Prompt —
Match the word "coating". Return each line of the data below where it appears.

:: Supplied records

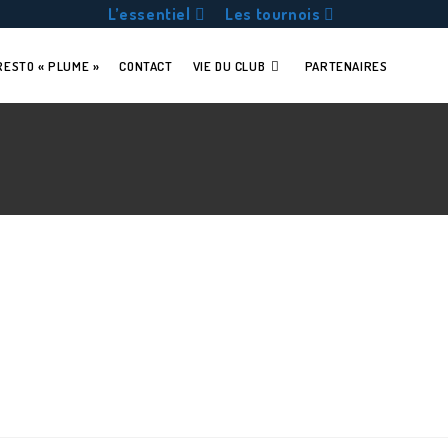
L’essentiel
Les tournois
RESTO « PLUME »
CONTACT
VIE DU CLUB
PARTENAIRES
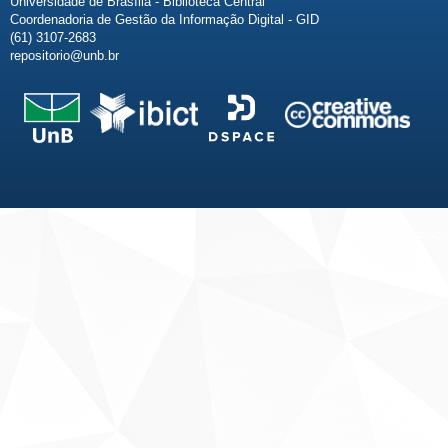
Universidade de Brasília - Biblioteca Central
Coordenadoria de Gestão da Informação Digital - GID
(61) 3107-2683
repositorio@unb.br
Fale conosco
Sobre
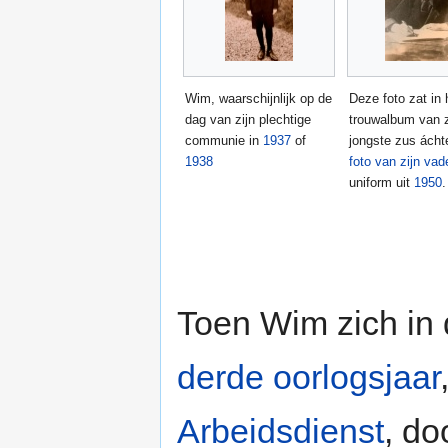
Wim, waarschijnlijk op de
Deze foto zat in 
dag van zijn plechtige
trouwalbum van z
communie in
1937
of
jongste zus ácht
1938
foto van zijn vad
uniform uit
1950
.
Toen Wim zich in 
derde oorlogsjaar
Arbeidsdienst
, do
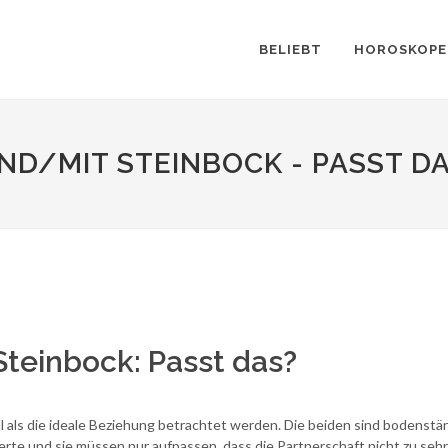
BELIEBT
HOROSKOPE
ND/MIT STEINBOCK - PASST D
Steinbock: Passt das?
 als die ideale Beziehung betrachtet werden. Die beiden sind bodenstä
Werte und sie müssen nur aufpassen, dass die Partnerschaft nicht zu sehr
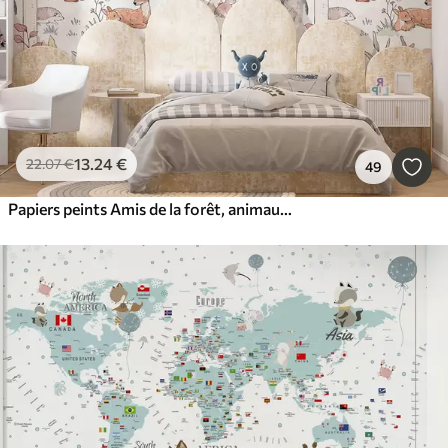
13
.24
€
22
.07
€
49
Papiers peints Amis de la forêt, animaux rigolos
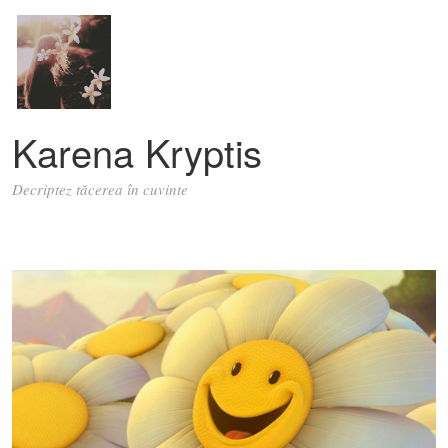
Karena Kryptis
Decriptez tăcerea în cuvinte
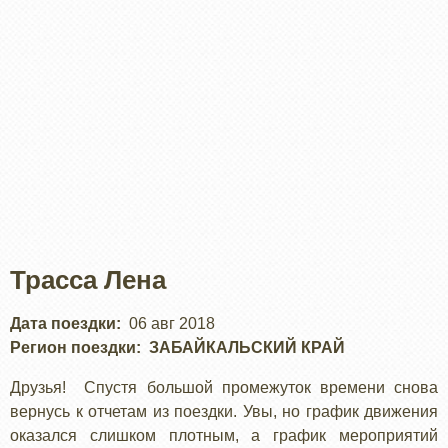
Трасса Лена
Дата поездки
06 авг 2018
Регион поездки
ЗАБАЙКАЛЬСКИЙ КРАЙ
Друзья! Спустя большой промежуток времени снова
вернусь к отчетам из поездки. Увы, но график движения
оказался слишком плотным, а график мероприятий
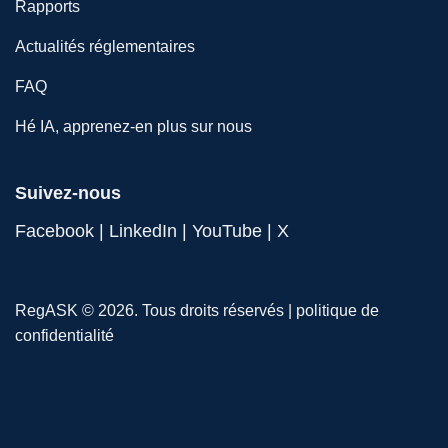
Rapports
Actualités réglementaires
FAQ
Hé IA, apprenez-en plus sur nous
Suivez-nous
Facebook
|
LinkedIn
|
YouTube
|
X
RegASK © 2026. Tous droits réservés |
politique de
confidentialité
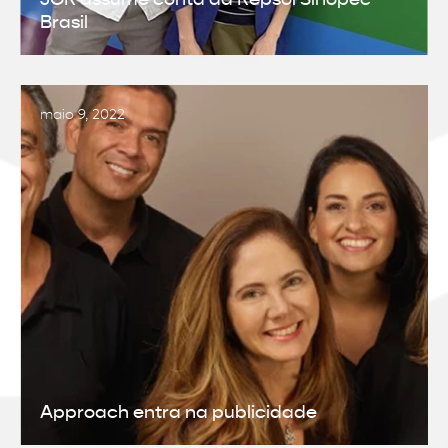
JOR assume conta da Repsol Sinopec
Brasil
maio 9, 2022
Approach entra na publicidade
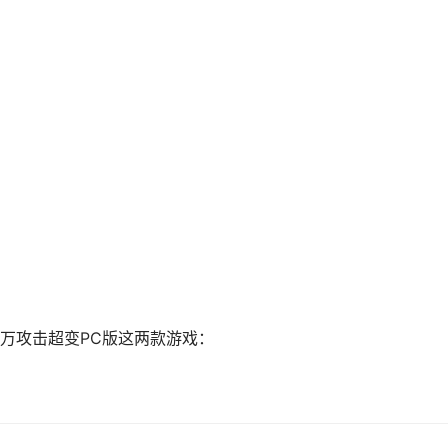
万攻击超变PC版这两款游戏：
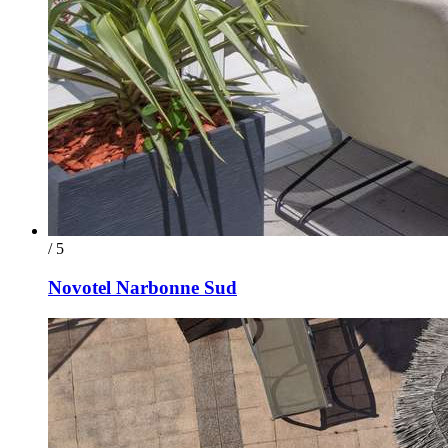
/ 5
Novotel Narbonne Sud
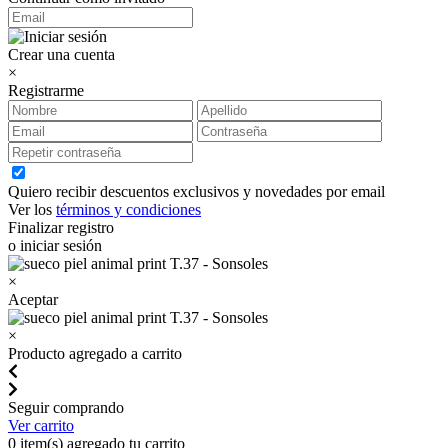
Crear una cuenta
×
Registrarme
Quiero recibir descuentos exclusivos y novedades por email
Ver los
términos y condiciones
Finalizar registro
o iniciar sesión
×
Aceptar
×
Producto agregado a carrito
Seguir comprando
Ver carrito
0
item(s) agregado tu carrito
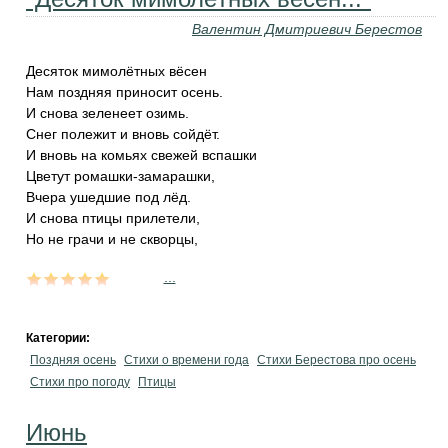
Валентин Дмитриевич Берестов
Десяток мимолётных вёсен
Нам поздняя приносит осень.
И снова зеленеет озимь.
Снег полежит и вновь сойдёт.
И вновь на комьях свежей вспашки
Цветут ромашки-замарашки,
Вчера ушедшие под лёд.
И снова птицы прилетели,
Но не грачи и не скворцы,
...
Категории:
Поздняя осень
Стихи о времени года
Стихи Берестова про осень
Стихи про погоду
Птицы
Июнь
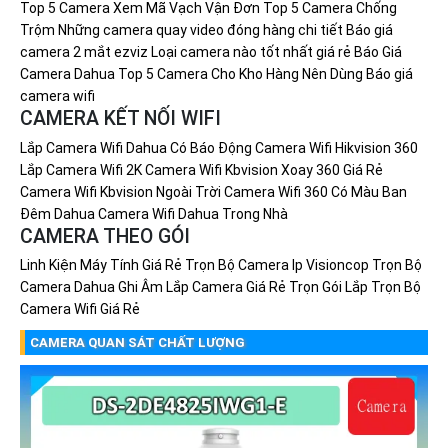
Top 5 Camera Xem Mã Vạch Vận Đơn
Top 5 Camera Chống
Trộm
Những camera quay video đóng hàng chi tiết
Báo giá
camera 2 mắt ezviz
Loại camera nào tốt nhất giá rẻ
Báo Giá
Camera Dahua
Top 5 Camera Cho Kho Hàng Nên Dùng
Báo giá
camera wifi
CAMERA KẾT NỐI WIFI
Lắp Camera Wifi Dahua Có Báo Động
Camera Wifi Hikvision 360
Lắp Camera Wifi 2K
Camera Wifi Kbvision Xoay 360 Giá Rẻ
Camera Wifi Kbvision Ngoài Trời
Camera Wifi 360 Có Màu Ban
Đêm Dahua
Camera Wifi Dahua Trong Nhà
CAMERA THEO GÓI
Linh Kiện Máy Tính Giá Rẻ
Trọn Bộ Camera Ip Visioncop
Trọn Bộ
Camera Dahua Ghi Âm
Lắp Camera Giá Rẻ Trọn Gói
Lắp Trọn Bộ
Camera Wifi Giá Rẻ
CAMERA QUAN SÁT CHẤT LƯỢNG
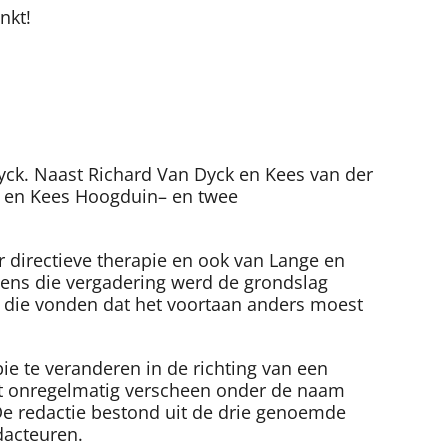
nkt!
yck. Naast Richard Van Dyck en Kees van der
n en Kees Hoogduin– en twee
r directieve therapie en ook van Lange en
jdens die vergadering werd de grondslag
n die vonden dat het voortaan anders moest
e te veranderen in de richting van een
at onregelmatig verscheen onder de naam
 De redactie bestond uit de drie genoemde
dacteuren.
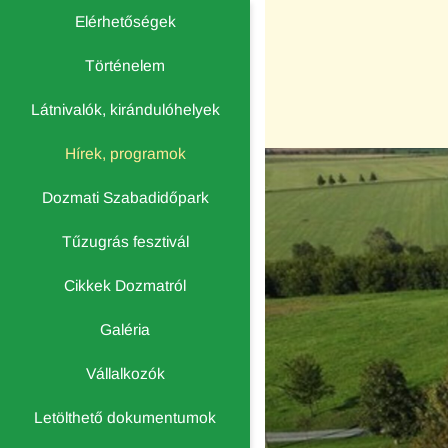
Elérhetőségek
Történelem
Látnivalók, kirándulóhelyek
Hírek, programok
Dozmati Szabadidőpark
Tűzugrás fesztivál
Cikkek Dozmatról
Galéria
Vállalkozók
Letölthető dokumentumok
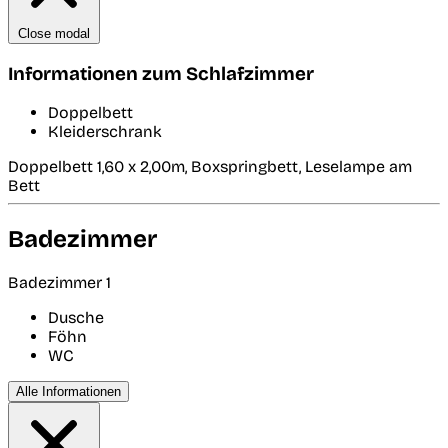
Close modal
Informationen zum Schlafzimmer
Doppelbett
Kleiderschrank
Doppelbett 1,60 x 2,00m, Boxspringbett, Leselampe am
Bett
Badezimmer
Badezimmer 1
Dusche
Föhn
WC
Alle Informationen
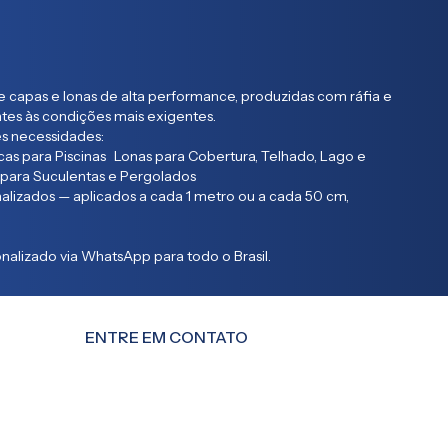
 capas e lonas de alta performance, produzidas com ráfia e
entes às condições mais exigentes.
s necessidades:
as para Piscinas Lonas para Cobertura, Telhado, Lago e
 para Suculentas e Pergolados
lizados — aplicados a cada 1 metro ou a cada 50 cm,
alizado via WhatsApp para todo o Brasil.
ENTRE EM CONTATO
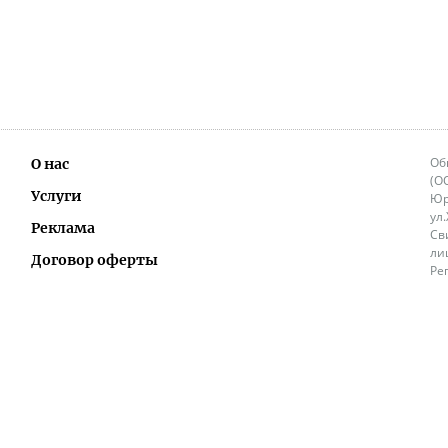
Об
О нас
(О
Услуги
Юр
ул
Реклама
Св
ли
Договор оферты
Ре
Ок
Политика перепечатки и распространения
ИП
информации
Не
9.
Контакты
+3
in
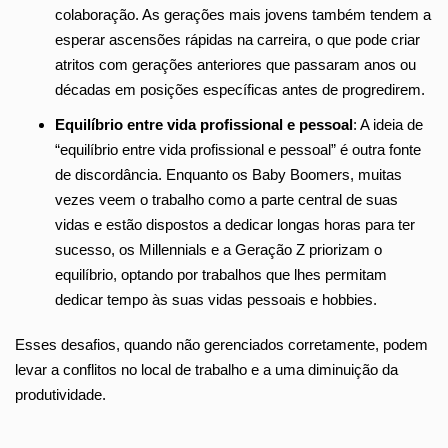
colaboração. As gerações mais jovens também tendem a
esperar ascensões rápidas na carreira, o que pode criar
atritos com gerações anteriores que passaram anos ou
décadas em posições específicas antes de progredirem.
Equilíbrio entre vida profissional e pessoal
: A ideia de
“equilíbrio entre vida profissional e pessoal” é outra fonte
de discordância. Enquanto os Baby Boomers, muitas
vezes veem o trabalho como a parte central de suas
vidas e estão dispostos a dedicar longas horas para ter
sucesso, os Millennials e a Geração Z priorizam o
equilíbrio, optando por trabalhos que lhes permitam
dedicar tempo às suas vidas pessoais e hobbies.
Esses desafios, quando não gerenciados corretamente, podem
levar a conflitos no local de trabalho e a uma diminuição da
produtividade.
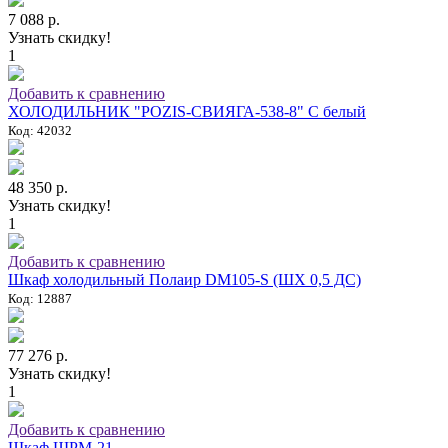
7 088 р.
Узнать скидку!
1
Добавить к сравнению
ХОЛОДИЛЬНИК "POZIS-СВИЯГА-538-8" C белый
Код: 42032
48 350 р.
Узнать скидку!
1
Добавить к сравнению
Шкаф холодильный Полаир DM105-S (ШХ 0,5 ДС)
Код: 12887
77 276 р.
Узнать скидку!
1
Добавить к сравнению
Шкаф ШРМ-21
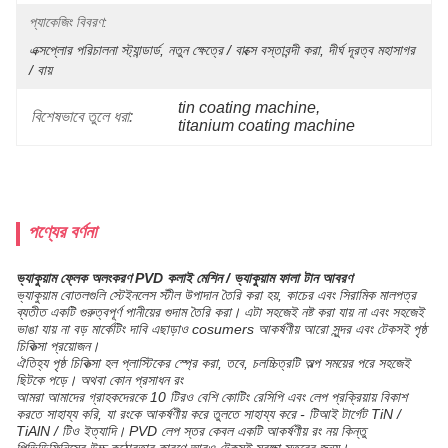
প্যাকেজিং বিবরণ:
এক্সপ্লোর পরিচালনা স্ট্যান্ডার্ড, নতুন ক্ষেত্রে / বাক্সে বস্তাবন্দী করা, দীর্ঘ দূরত্ব মহাসাগর 
/ বায়
tin coating machine
, 
বিশেষভাবে তুলে ধরা:
titanium coating machine
পণ্যের বর্ণনা
ভ্যাকুয়াম ফ্লেক অলংকরণ PVD কলাই মেশিন / ভ্যাকুয়াম ফালা টান আবরণ
ভ্যাকুয়াম বোতলগুলি স্টেইনলেস স্টীল উপাদান তৈরি করা হয়, কাচের এবং সিরামিক মালপত্র
ব্যতীত একটি গুরুত্বপূর্ণ পানীয়ের গুদাম তৈরি করা। এটা সহজেই নষ্ট করা যায় না এবং সহজেই
ভাঙা যায় না বড় মার্কেটিং দাবি এছাড়াও cosumers আকর্ষণীয় আরো সুন্দর এবং টেকসই পৃষ্ঠ
চিকিত্সা প্রয়োজন।
ঐতিহ্য পৃষ্ঠ চিকিত্সা হল প্লাস্টিকের স্প্রে করা, তবে, চলচ্চিত্রটি অল্প সময়ের পরে সহজেই
ছিটকে পড়ে। অথবা কোন প্রসাধন রং
আমরা আমাদের গ্রাহকদেরকে 10 টিরও বেশি কোটিং রেসিপি এবং লেপ প্রক্রিয়ায় বিকাশ
করতে সাহায্য করি, যা রংকে আকর্ষণীয় করে তুলতে সাহায্য করে - টিআই টার্গেট TiN /
TiAlN / টিও ইত্যাদি। PVD লেপ স্তর কেবল একটি আকর্ষণীয় রং নয় কিন্তু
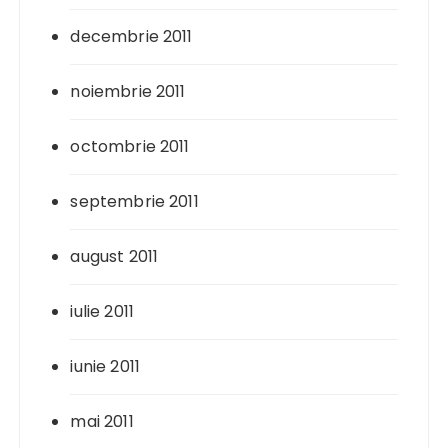
decembrie 2011
noiembrie 2011
octombrie 2011
septembrie 2011
august 2011
iulie 2011
iunie 2011
mai 2011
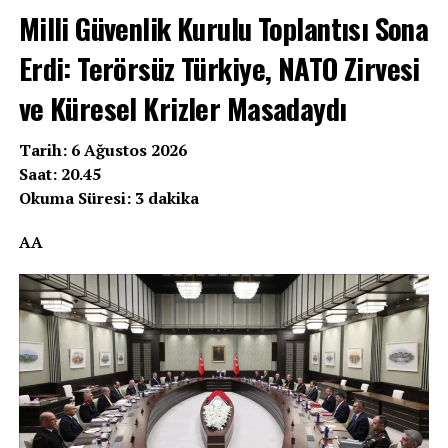
Milli Güvenlik Kurulu Toplantısı Sona
Erdi: Terörsüz Türkiye, NATO Zirvesi
ve Küresel Krizler Masadaydı
Tarih: 6 Ağustos 2026
Saat: 20.45
Okuma Süresi: 3 dakika
AA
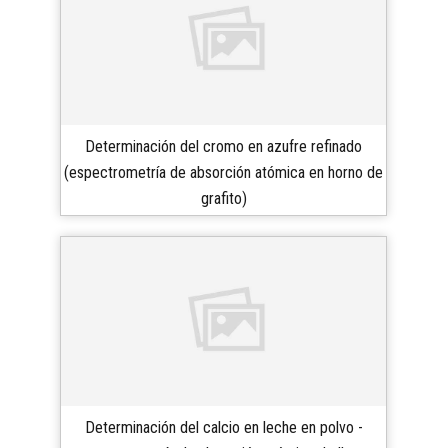
Determinación del cromo en azufre refinado
(espectrometría de absorción atómica en horno de
grafito)
Determinación del calcio en leche en polvo -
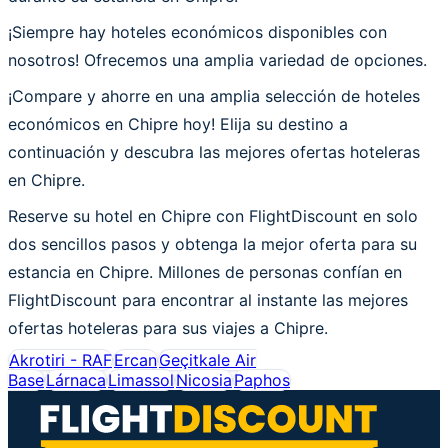
¡Siempre hay hoteles económicos disponibles con
nosotros! Ofrecemos una amplia variedad de opciones.
¡Compare y ahorre en una amplia selección de hoteles
económicos en Chipre hoy! Elija su destino a
continuación y descubra las mejores ofertas hoteleras
en Chipre.
Reserve su hotel en Chipre con FlightDiscount en solo
dos sencillos pasos y obtenga la mejor oferta para su
estancia en Chipre. Millones de personas confían en
FlightDiscount para encontrar al instante las mejores
ofertas hoteleras para sus viajes a Chipre.
Akrotiri - RAF
Ercan
Geçitkale Air
Base
Lárnaca
Limassol
Nicosia
Paphos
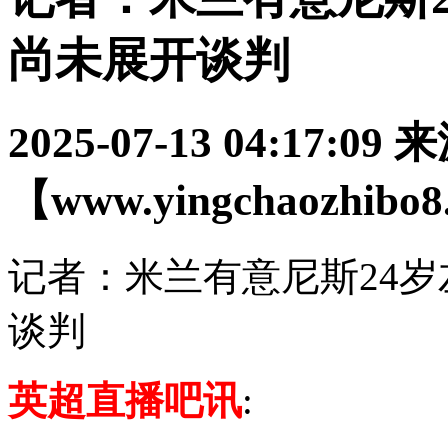
尚未展开谈判
2025-07-13 04:17:09
来
【www.yingchaozhibo
记者：米兰有意尼斯24岁
谈判
英超直播吧讯
:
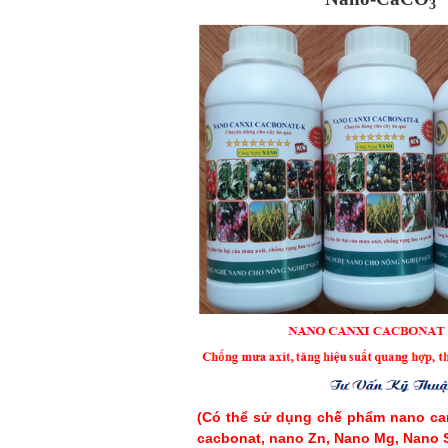
3
(Có thể sử dụng chế phẩm nano c
cacbonat, nano Zn, Nano Mg, Nano SiO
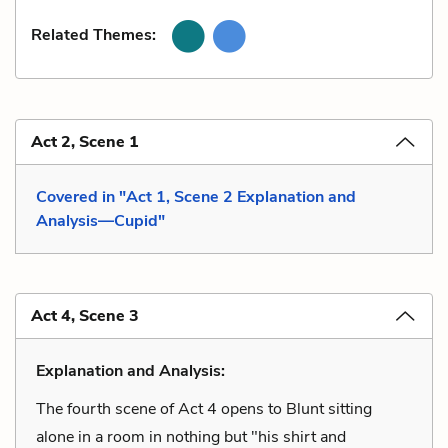
Related Themes:
Act 2, Scene 1
Covered in "Act 1, Scene 2 Explanation and
Analysis—Cupid"
Act 4, Scene 3
Explanation and Analysis:
The fourth scene of Act 4 opens to Blunt sitting
alone in a room in nothing but "his shirt and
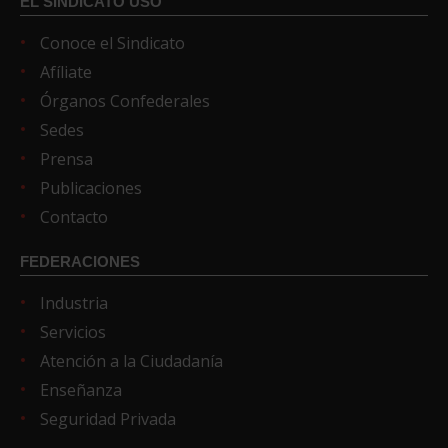
EL SINDICATO USO
Conoce el Sindicato
Afíliate
Órganos Confederales
Sedes
Prensa
Publicaciones
Contacto
FEDERACIONES
Industria
Servicios
Atención a la Ciudadanía
Enseñanza
Seguridad Privada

::::

Solution for this task —
tin coating machine
titanium coating machine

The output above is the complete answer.